Davantage de marge de manoeuvre pour Ankara

Ozan Demircan, correspondant de Handelsblatt en Turquie, évoque la portée géopolitique de cette annonce :

«La Turquie deviendra indépendante pour quelques années du gaz coûteux en provenance de Russie. A une époque où Moscou et Ankara rivalisent au plan géopolitique, c'est une nouvelle importante. Qu'il s'agisse de la Syrie, de la Libye ou de la production et de l'exportation d'armes, cette découverte donne plus de marge de manœuvre à Ankara dans les négociations avec Moscou. A l'inverse, elle pourrait rapprocher les Etats-Unis et la Turquie, partenaires de l'OTAN, après plusieurs conflits. En Méditerranée, où la Turquie effectue des sondages gaziers, contre la volonté de la Grèce et de l'UE, Ankara pourrait avoir trouvé un nouvel allié. Pour l'UE, cela signifie que la Turquie a amélioré sa position dans les négociations.»

Iswestija (RU) /

Rien de tangible pour l'instant

Ankara n'a donné aucune indication quant au rendement potentiel de ce gisement gazier, souligne l'expert énergétique Alexander Frolov dans Izvestia :

«On peut considérer le volume évoqué comme une donnée provisoire, amenée à être inévitablement précisée. On ignore également s'il s'agit des quantités qui peuvent être exploitées - c'est-à-dire pas seulement du gaz qui peut être extrait techniquement parlant, mais aussi de celui dont l'extraction est rentable d'un point de vue économique.

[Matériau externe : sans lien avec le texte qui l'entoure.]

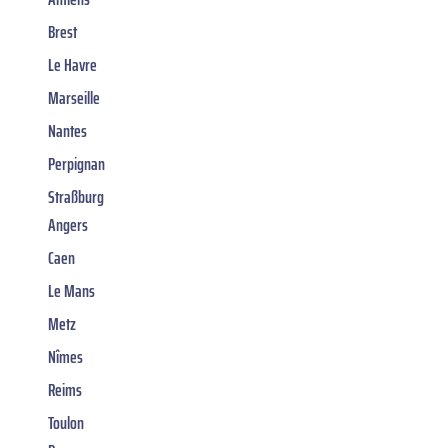
Brest
Le Havre
Marseille
Nantes
Perpignan
Straßburg
Angers
Caen
Le Mans
Metz
Nîmes
Reims
Toulon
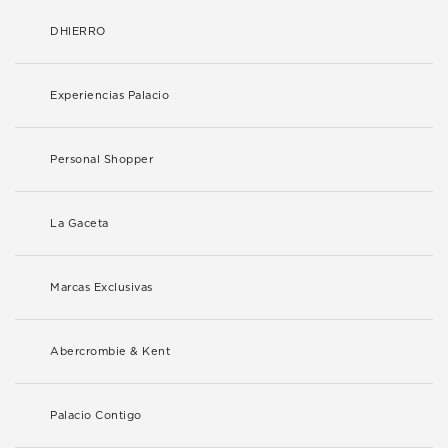
DHIERRO
Experiencias Palacio
Personal Shopper
La Gaceta
Marcas Exclusivas
Abercrombie & Kent
Palacio Contigo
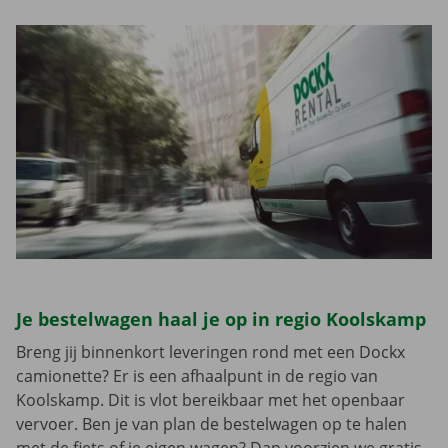
Je bestelwagen haal je op in regio Koolskamp
Breng jij binnenkort leveringen rond met een Dockx
camionette? Er is een afhaalpunt in de regio van
Koolskamp. Dit is vlot bereikbaar met het openbaar
vervoer. Ben je van plan de bestelwagen op te halen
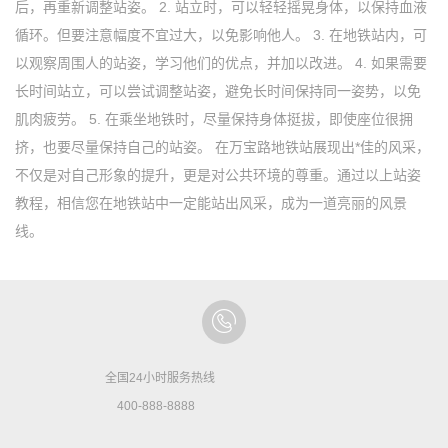
后，再重新调整站姿。 2. 站立时，可以轻轻摇晃身体，以保持血液
循环。但要注意幅度不宜过大，以免影响他人。 3. 在地铁站内，可
以观察周围人的站姿，学习他们的优点，并加以改进。 4. 如果需要
长时间站立，可以尝试调整站姿，避免长时间保持同一姿势，以免
肌肉疲劳。 5. 在乘坐地铁时，尽量保持身体挺拔，即使座位很拥
挤，也要尽量保持自己的站姿。 在万宝路地铁站展现出*佳的风采，
不仅是对自己形象的提升，更是对公共环境的尊重。通过以上站姿
教程，相信您在地铁站中一定能站出风采，成为一道亮丽的风景
线。
全国24小时服务热线
400-888-8888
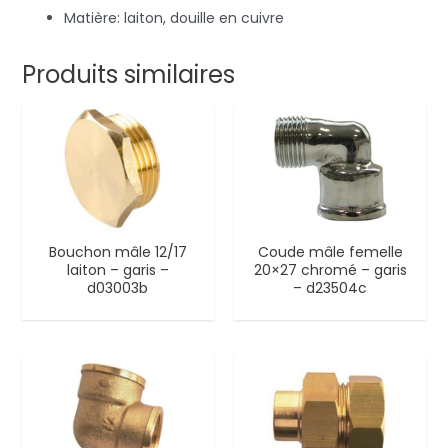
Matière: laiton, douille en cuivre
Produits similaires
Bouchon mâle 12/17
Coude mâle femelle
laiton – garis –
20×27 chromé – garis
d03003b
– d23504c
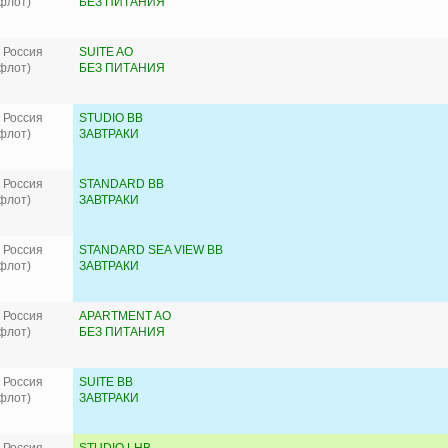
флот)
БЕЗ ПИТАНИЯ
 Россия
SUITE AO
флот)
БЕЗ ПИТАНИЯ
 Россия
STUDIO BB
флот)
ЗАВТРАКИ
 Россия
STANDARD BB
флот)
ЗАВТРАКИ
 Россия
STANDARD SEA VIEW BB
флот)
ЗАВТРАКИ
 Россия
APARTMENT AO
флот)
БЕЗ ПИТАНИЯ
 Россия
SUITE BB
флот)
ЗАВТРАКИ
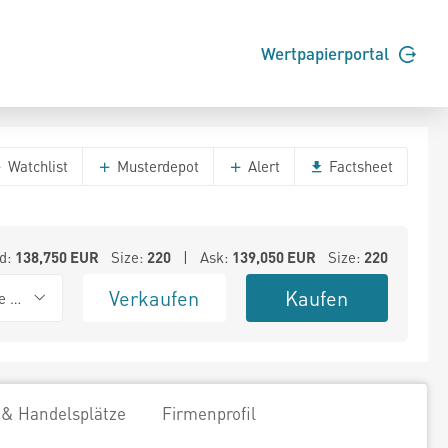
Wertpapierportal
Watchlist
Musterdepot
Alert
Factsheet
d:
138,750
EUR
Size:
220
| Ask:
139,050
EUR
Size:
220
Verkaufen
Kaufen
e BSX
 & Handelsplätze
Firmenprofil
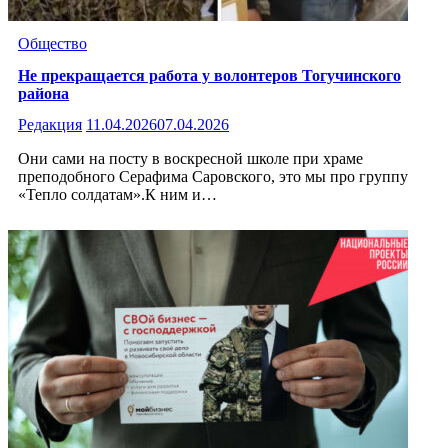
Общество
Не прекращается работа у волонтеров Тогучинского
района
Редакция
11.04.2026
07.04.2026
Они сами на посту в воскресной школе при храме
преподобного Серафима Саровского, это мы про группу
«Тепло солдатам».К ним и…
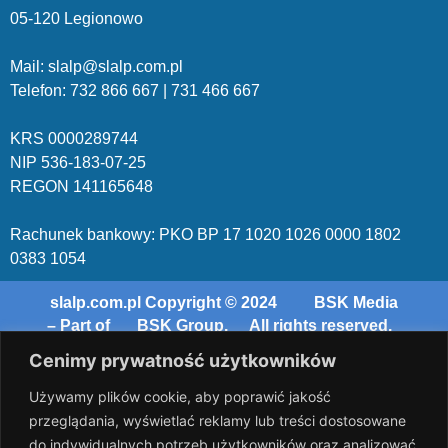
05-120 Legionowo
Mail: slalp@slalp.com.pl
Telefon: 732 86
6 667 | 731 46
6 667
KRS 00002
89744
NIP 536-18
3-07-25
REGON 1411
65648
Rachunek bankowy: PKO BP 17 10
20 10
26 00
00 18
02
038
3 1054
slalp.com.pl Copyright © 2024
BSK Media
– Part of
BSK Group.
All rights reserved.
Cenimy prywatność użytkowników
Używamy plików cookie, aby poprawić jakość
przeglądania, wyświetlać reklamy lub treści dostosowane
do indywidualnych potrzeb użytkowników oraz analizować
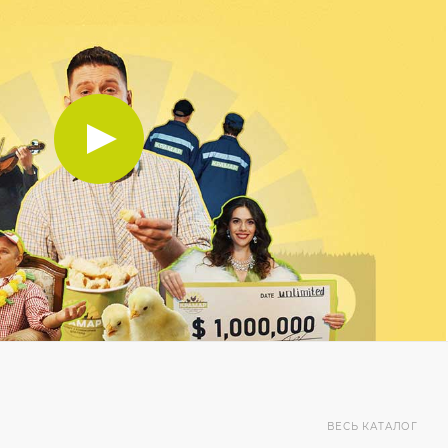
ВЕСЬ КАТАЛОГ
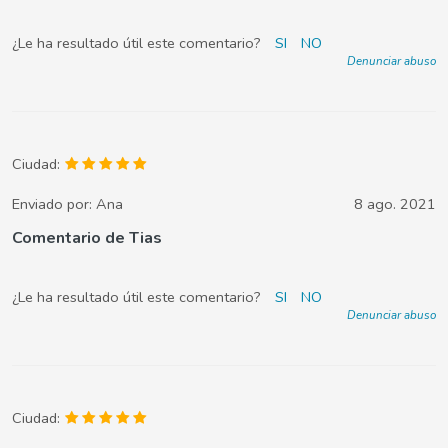
¿Le ha resultado útil este comentario?
SI
NO
Denunciar abuso
Ciudad:
Enviado por:
Ana
8 ago. 2021
Comentario de Tias
¿Le ha resultado útil este comentario?
SI
NO
Denunciar abuso
Ciudad:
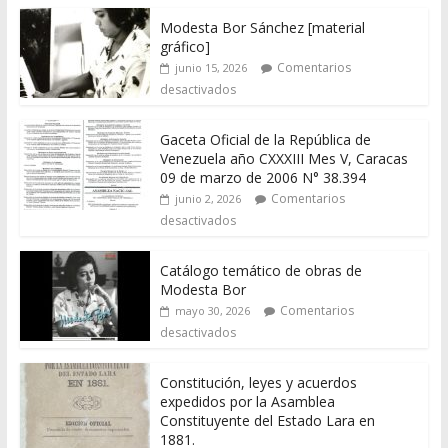
Modesta Bor Sánchez [material
gráfico]
Comentarios
junio 15, 2026
desactivados
Gaceta Oficial de la República de
Venezuela año CXXXIII Mes V, Caracas
09 de marzo de 2006 N° 38.394
Comentarios
junio 2, 2026
desactivados
Catálogo temático de obras de
Modesta Bor
Comentarios
mayo 30, 2026
desactivados
Constitución, leyes y acuerdos
expedidos por la Asamblea
Constituyente del Estado Lara en
1881.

L'ampleur d'un gisement est une chose, la question de savoir combien de gaz on peut en extraire sans tenir compte des coûts une autre. La troisième chose, c'est de voir combien de gaz on peut extraire sans faire faillite. D'ici à ce que la décision d'investir soit prise, la route est encore longue. L'annonce du gouvernement turc, qui projette d'approvisionner sa population en gaz de la mer Noire d'ici 2023, est aussi irréaliste qu'évasive.»